══ SUPPLIED MATERIAL ══

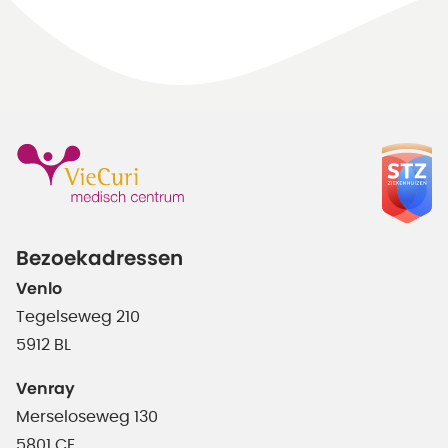
Bezoekadressen
Venlo
Tegelseweg 210
5912 BL
Venray
Merseloseweg 130
5801 CE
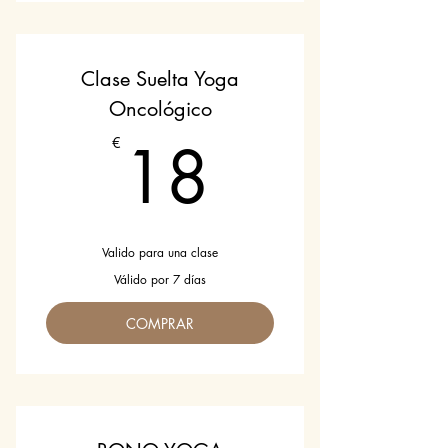
No incluye el programa mysore
Clase Suelta Yoga
Oncológico
18€
18
€
Valido para una clase
Válido por 7 días
COMPRAR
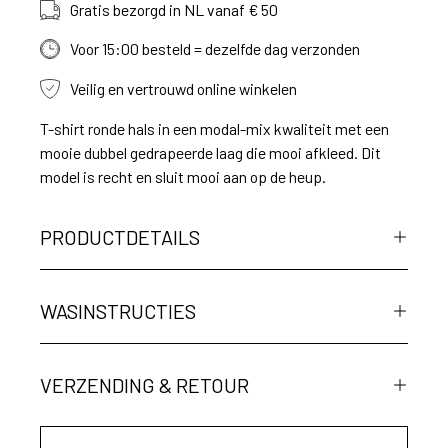
Gratis bezorgd in NL vanaf € 50
Voor 15:00 besteld = dezelfde dag verzonden
Veilig en vertrouwd online winkelen
T-shirt ronde hals in een modal-mix kwaliteit met een
mooie dubbel gedrapeerde laag die mooi afkleed. Dit
model is recht en sluit mooi aan op de heup.
PRODUCTDETAILS
WASINSTRUCTIES
VERZENDING & RETOUR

═══

**AIM OF THE EXERCISE:**
Each of the records above needs to be transcribed exactly, apart from its pictures.

**SOLUTION TO THIS TASK:**
Bezoekadressen
Venlo
Tegelseweg 210
5912 BL
Venray
Merseloseweg 130
5801 CE
No incluye el programa mysore
Clase Suelta Yoga
Oncológico
18€
18
€
Valido para una clase
Válido por 7 días
COMPRAR
Gratis bezorgd in NL vanaf € 50
Voor 15:00 besteld = dezelfde dag verzonden
Veilig en vertrouwd online winkelen
T-shirt ronde hals in een modal-mix kwaliteit met een
mooie dubbel gedrapeerde laag die mooi afkleed. Dit
model is recht en sluit mooi aan op de heup.
PRODUCTDETAILS
WASINSTRUCTIES
VERZENDING & RETOUR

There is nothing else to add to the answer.